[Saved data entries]
**********
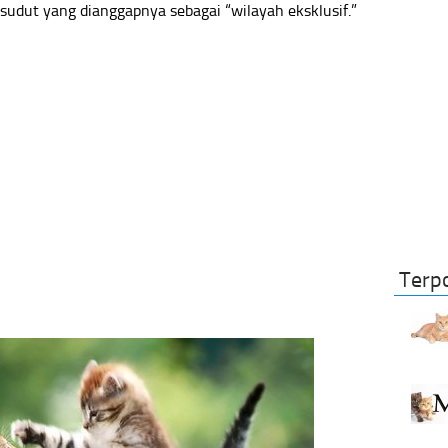
sudut yang dianggapnya sebagai “wilayah eksklusif.”
Terp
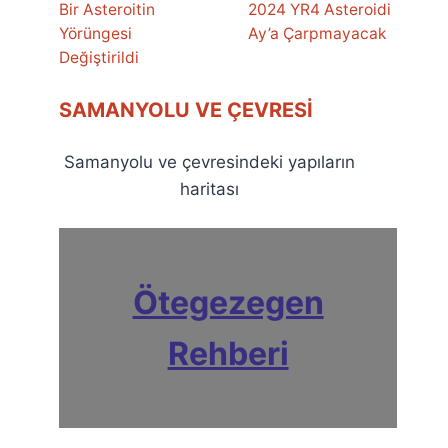
Bir Asteroitin
2024 YR4 Asteroidi
Yörüngesi
Ay’a Çarpmayacak
Değiştirildi
SAMANYOLU VE ÇEVRESI
Samanyolu ve çevresindeki yapıların
haritası
Ötegezegen
Rehberi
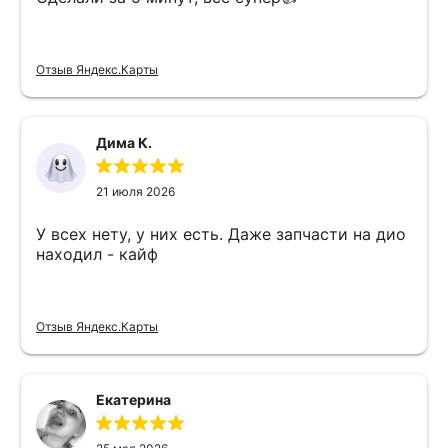
Отзыв Яндекс.Карты
Дима К.
21 июля 2026
У всех нету, у них есть. Даже запчасти на дио
находил - кайф
Отзыв Яндекс.Карты
Екатерина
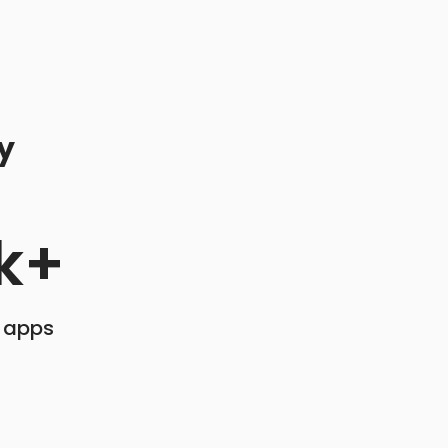
y
k+
d apps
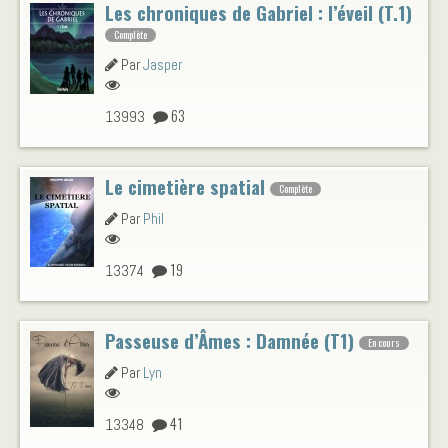
Les chroniques de Gabriel : l’éveil (T.1)
Complète
Par
Jasper
63
13993
Le cimetière spatial
Complète
Par
Phil
19
13374
Passeuse d’Âmes : Damnée (T1)
En cours
Par
Lyn
41
13348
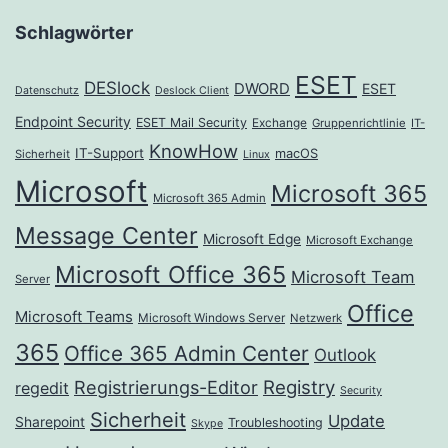
Schlagwörter
ESET
DESlock
DWORD
ESET
Datenschutz
Deslock Client
Endpoint Security
ESET Mail Security
Exchange
Gruppenrichtlinie
IT-
KnowHow
IT-Support
macOS
Sicherheit
Linux
Microsoft
Microsoft 365
Microsoft 365 Admin
Message Center
Microsoft Edge
Microsoft Exchange
Microsoft Office 365
Microsoft Team
Server
Office
Microsoft Teams
Microsoft Windows Server
Netzwerk
365
Office 365 Admin Center
Outlook
Registrierungs-Editor
Registry
regedit
Security
Sicherheit
Update
Sharepoint
Troubleshooting
Skype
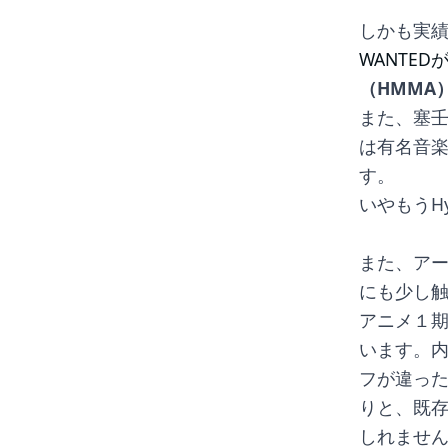
しかも実
WANTED
（HMMA
また、塞壬
は有名音
す。
いやもうH
また、ア
にも少し
アニメ１期
います。
フが違っ
りと、既
しれませ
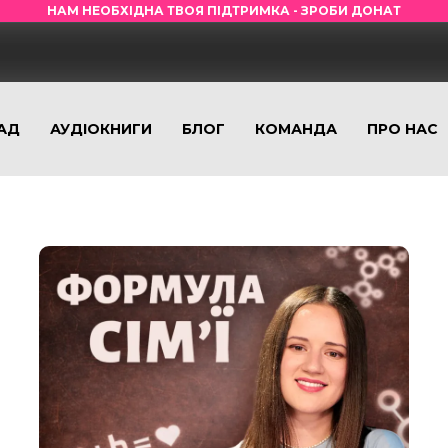
НАМ НЕОБХІДНА ТВОЯ ПІДТРИМКА - ЗРОБИ ДОНАТ
АД
АУДІОКНИГИ
БЛОГ
КОМАНДА
ПРО НАС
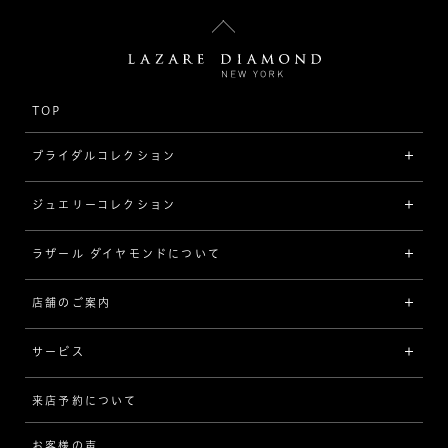
TOP
ブライダルコレクション
ジュエリーコレクション
婚約指輪（エンゲージリング）
[素材から選ぶ]
ラザール ダイヤモンドについて
ジュエリーコレクショントップ
プラチナ
ジュエリー一覧
店舗のご案内
ラザール ダイヤモンドについて
イエローゴールド
リング
品質
サービス
コンビネーション
ネックレス/ペンダント
歴史
来店予約について
サービスについて
[フォルムから選ぶ]
ピアス/イヤリング
企業の取り組み
お客様の声
アフターサービス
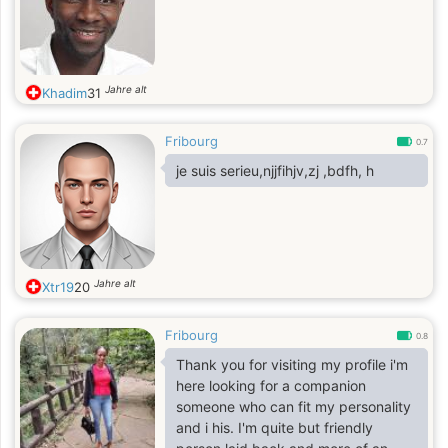
Jahre alt
Khadim
31
Fribourg
0.7
je suis serieu,njjfihjv,zj ,bdfh, h
Jahre alt
Xtr19
20
Fribourg
0.8
Thank you for visiting my profile i'm
here looking for a companion
someone who can fit my personality
and i his. I'm quite but friendly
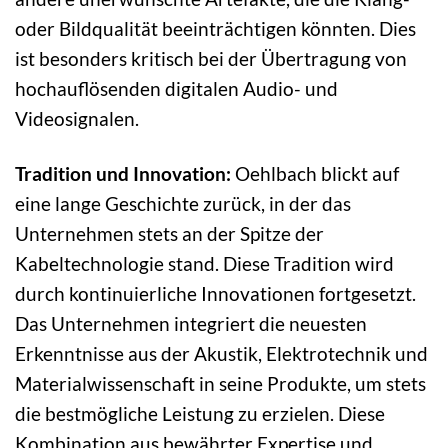
oder Bildqualität beeinträchtigen könnten. Dies
ist besonders kritisch bei der Übertragung von
hochauflösenden digitalen Audio- und
Videosignalen.
Tradition und Innovation:
Oehlbach blickt auf
eine lange Geschichte zurück, in der das
Unternehmen stets an der Spitze der
Kabeltechnologie stand. Diese Tradition wird
durch kontinuierliche Innovationen fortgesetzt.
Das Unternehmen integriert die neuesten
Erkenntnisse aus der Akustik, Elektrotechnik und
Materialwissenschaft in seine Produkte, um stets
die bestmögliche Leistung zu erzielen. Diese
Kombination aus bewährter Expertise und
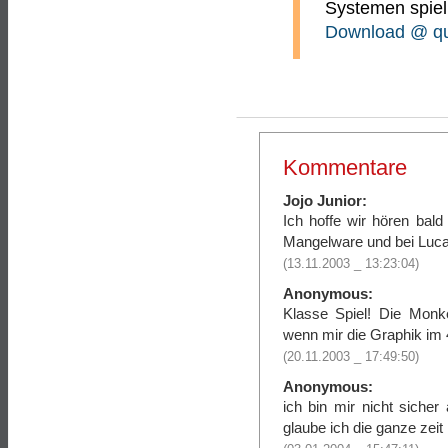
Systemen spiel
Download @ qui
Kommentare
Jojo Junior:
Ich hoffe wir hören bald
Mangelware und bei Lucas
(13.11.2003 _ 13:23:04)
Anonymous:
Klasse Spiel! Die Monk
wenn mir die Graphik im 4.
(20.11.2003 _ 17:49:50)
Anonymous:
ich bin mir nicht siche
glaube ich die ganze zeit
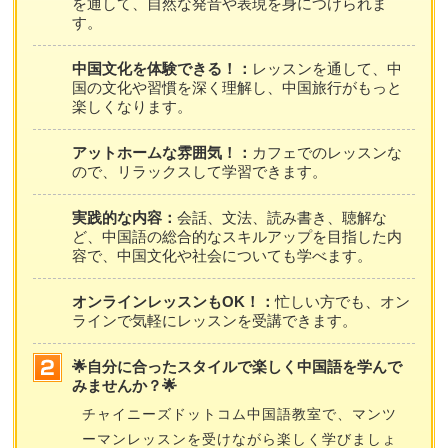
を通して、自然な発音や表現を身につけられま
す。
中国文化を体験できる！：
レッスンを通して、中
国の文化や習慣を深く理解し、中国旅行がもっと
楽しくなります。
アットホームな雰囲気！：
カフェでのレッスンな
ので、リラックスして学習できます。
実践的な内容：
会話、文法、読み書き、聴解な
ど、中国語の総合的なスキルアップを目指した内
容で、中国文化や社会についても学べます。
オンラインレッスンもOK！：
忙しい方でも、オン
ラインで気軽にレッスンを受講できます。
🌟自分に合ったスタイルで楽しく中国語を学んで
みませんか？🌟
チャイニーズドットコム中国語教室で、マンツ
ーマンレッスンを受けながら楽しく学びましょ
**********
* **TASK REQUIREMENTS**: State the number of lines above that include the word "Admin", and write nothing besides that number.

* **EXERCISE SOLUTION**: 2